48 hours for night actions, or until all of them are in.


----------



## JackPK (Oct 5, 2010)

*Re: Glee Mafia [Night 1]*

_“Attention, students. I regret to inform you that *Jacob Ben Israel* has been expelled after an unauthorized investigation by local top 700 recording artist Sue Sylvester revealed the panties of seventeen Cheerios in his locker. The panties have been recovered by a Hazmat team and are undergoing further analysis.”_

TehEbilSnorlax was expelled. He was Jacob Ben Israel.

48 hours for discussion.


----------



## 1. Luftballon (Oct 5, 2010)

*Re: Glee Mafia [Day 1]*

ha ha ha.


----------



## Blazie (Oct 5, 2010)

*Re: Glee Mafia [Day 1]*

Cool, we get roles. That's helpful. Well, if an innocent had to die, at least it was someone without any actions.

Well. Huh. Shall we go for random lynch? Lesse; 3/14 chance of hitting mafia. Then we're fine with lynching Jesse and Tina, I assume.

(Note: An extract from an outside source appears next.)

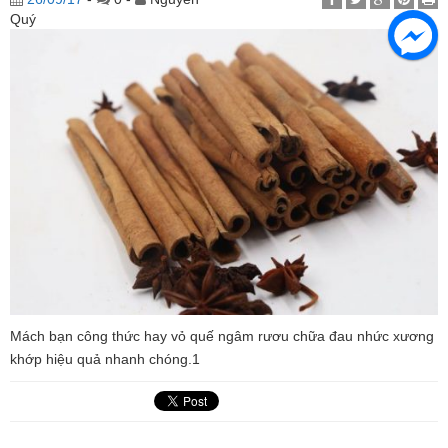
Quý
Mách bạn công thức hay vỏ quế ngâm rươu chữa đau nhức xương
khớp hiệu quả nhanh chóng.1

So 5/14 (a little more than 1/3) chance of hitting someone we want to kill.

I dunno. Odds seem bad, but we can't give away a free lynch and people never get off their butts and vote on day 1. =/


----------



## Eifie (Oct 5, 2010)

*Re: Glee Mafia [Day 1]*

Randlynch sounds good if no one says anything suspicious, which they probably won't on day one.


----------



## JackPK (Oct 5, 2010)

*Re: Glee Mafia [Day 1]*

Also, because I was asked it in a PM and that reminded me that I hadn't mentioned it in the original roles post, you are allowed to have out-of-thread communications. I'll go back to the roles post and edit that in.


----------



## Adriane (Oct 5, 2010)

*Re: Glee Mafia [Day 1]*

Well, that's different... not used to finding out the roles right away after death... but that works out nicely for the innocents since we know what we have to work with... and it's a good thing that the death was the vanilla innocent and not someone like Rachel.

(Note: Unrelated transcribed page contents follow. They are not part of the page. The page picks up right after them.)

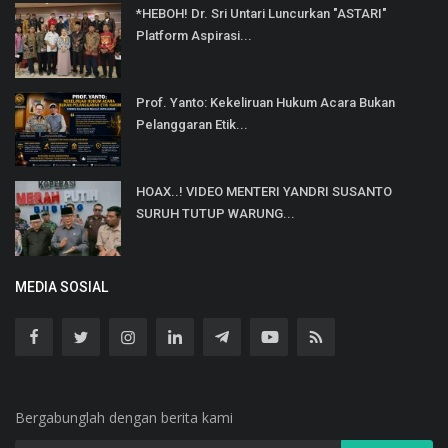
*HEBOH! Dr. Sri Untari Luncurkan "ASTARI"
Platform Aspirasi...
Prof. Yanto: Kekeliruan Hukum Acara Bukan
Pelanggaran Etik...
HOAX..! VIDEO MENTERI YANDRI SUSANTO
SURUH TUTUP WARUNG...
MEDIA SOSIAL
Bergabunglah dengan berita kami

I generally like to abstain the first round but I wouldn't be particularly opposed to a random lynch, either. Let's see if our Rachel has a hit before finalising the decision?


----------



## ultraviolet (Oct 5, 2010)

*Re: Glee Mafia [Day 1]*

I agree to lynch someone random. First days generally suck and we don't really have any leads, so. :/


----------



## shy ♡ (Oct 5, 2010)

*Re: Glee Mafia [Day 1]*

First of all I love Figgins and how you write him and all that stuff it's just so lulz. Okay. Had to say that. 17 cheerios underwear in his locker. xD I think you might be as obsessed with this show as I am.

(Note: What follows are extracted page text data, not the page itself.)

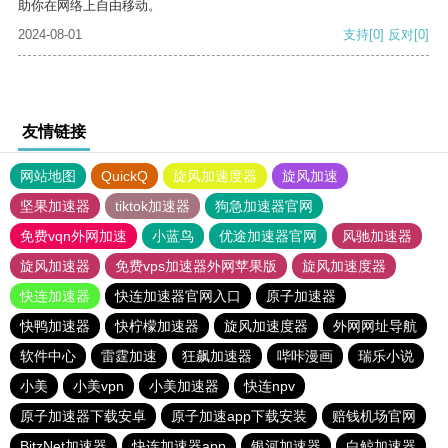
助你在网络上自由移动。
2024-08-01
支持
[0]
反对
[0]
友情链接
网站地图
QuickQ
旋风加速度器
旋风加速
坚果加速器
tiktok加速器
狗急加速器官网
免费vqn外网加速
小蓝鸟
优途加速器官网
风驰加速器
旋风加速器
免费vps加速器外网苹果版
旋风加速度器
快连加速器
快连加速器官网入口
原子加速器
快鸭加速器
快柠檬加速器
旋风加速度器
外网网址导航
软件中心
雷霆加速
狂飙加速器
哔咔漫画
瑞乐小说
小美
小美vpn
小美加速器
快连npv
原子加速器下载安卓
原子加速app下载安装
赔钱机场官网
BitzNet加速器
快连加速器app
银河加速器
白鲸加速器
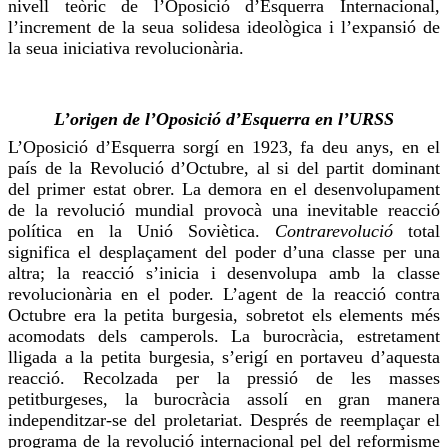
nivell teòric de l’Oposició d’Esquerra Internacional,
l’increment de la seua solidesa ideològica i l’expansió de
la seua iniciativa revolucionària.
L’origen de l’Oposició d’Esquerra en l’URSS
L’Oposició d’Esquerra sorgí en 1923, fa deu anys, en el
país de la Revolució d’Octubre, al si del partit dominant
del primer estat obrer. La demora en el desenvolupament
de la revolució mundial provocà una inevitable reacció
política en la Unió Soviètica.
Contrarevolució
total
significa el desplaçament del poder d’una classe per una
altra; la reacció s’inicia i desenvolupa amb la classe
revolucionària en el poder. L’agent de la reacció contra
Octubre era la petita burgesia, sobretot els elements més
acomodats
dels camperols. La burocràcia, estretament
lligada a la petita burgesia, s’erigí en portaveu d’aquesta
reacció. Recolzada per la pressió de les masses
petitburgeses
, la burocràcia assolí en gran manera
independitzar-se del proletariat. Després de reemplaçar el
programa de la revolució internacional pel del reformisme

Anyhow. Random lynching seems a bit uh, hasty, at this time. There are a few people who haven't posted and I'd be willing to nominate, but, there isn't much reason to. So uh... yeah I'll just wait and see if anyone does something suspicious, otherwise I think I'll abstain. :|


----------



## Skylark (Oct 5, 2010)

*Re: Glee Mafia [Day 1]*

As previously stated, there's not much information to work on (if any) so yeah... Random lynching _could_ kill a mafia, but I dislike the odds


----------



## Wargle (Oct 5, 2010)

*Re: Glee Mafia [Day 1]*

Randlynch on the first day...I don't like it.

But I guess we can... If no one is suspicious.


----------



## werefish5 (Oct 5, 2010)

*Re: Glee Mafia [Day 1]*

Normally, I think its best to abstain until we get some more clues, but I'm not against a randylynch.


----------



## Dannichu (Oct 6, 2010)

*Re: Glee Mafia [Day 1]*

I'm not overly keen on the idea of a random lynch, since we have so little to go on.


----------



## Blazie (Oct 6, 2010)

*Re: Glee Mafia [Day 1]*



Dannichu said:


> I'm not overly keen on the idea of a random lynch, since we have so little to go on.


'Tis why it is called random, unless you mean like "Random" lynch where people say it's random but have reasons that they don't wanna share.

But at the same time, I agree that lynching might not be the best idea...uh. I honestly don't know what to do.


----------



## Barubu (Oct 6, 2010)

*Re: Glee Mafia [Day 1]*

How would a random lynch work? Would we assign one person to use a RNG or something? How would we know we could trust said person?


----------



## ultraviolet (Oct 6, 2010)

*Re: Glee Mafia [Day 1]*



			
				Barubu said:
			
		

> Would we assign one person to use a RNG or something? How would we know we could trust said person?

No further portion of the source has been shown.